The previous tariffs imposed on $34 billion worth of Chinese goods since July has already put pressure on US companies.
Due to the tariffs, US importers placed additional orders to be shipped and delivered before their implementation, leading to higher ocean and air freight costs, as well as increasing warehousing costs in the US, said Henry Ko, managing director for Asia at Flexport, a US-based freight forwarding company, noting the entire supply chain has to bear additional costs, CNBC reported on Wednesday.
Besides for raising the costs in the supply chain, tariffs also elevate the cost of purchasing materials and the additional tariffs will further reduce US companies’ profit margins, the Wall Street Journal reported on Friday, quoting Jake Colvin, vice president of US National Foreign Trade Council.
Ironically, nearly all of the Chinese products targeted by US tariffs are goods and equipment needed by US industries, said economists with the Peterson Institute for International Economics, AFP reported on Thursday.
These rising concerns about the business environment have turned into worries about the growth of the US economy.

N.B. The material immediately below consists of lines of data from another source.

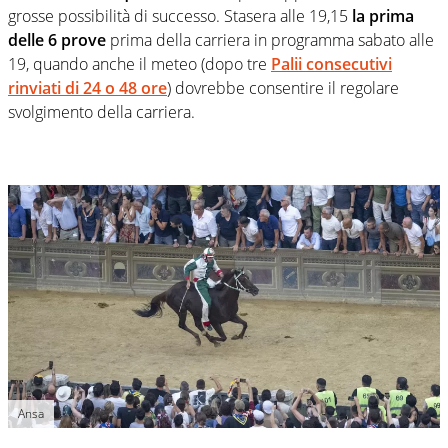
grosse possibilità di successo. Stasera alle 19,15
la prima
delle 6 prove
prima della carriera in programma sabato alle
19, quando anche il meteo (dopo tre
Palii consecutivi
rinviati di 24 o 48 ore
) dovrebbe consentire il regolare
svolgimento della carriera.
Ansa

Economists believed that the US economy will slowly, but steadily, grow in the coming quarters after a four-year high seen in April-June because of damage inflicted by the trade war, according to a Reuters poll released on Thursday.
Although the US economy had its strongest performance in nearly four years with a growth rate of 4.1 percent in the second quarter, which was partly boosted by $1.5 trillion in tax cuts passed late last year, this latest poll of more than 100 economists showed they predicted the economic growth would lose momentum and would grow only at less than half the current rate next year.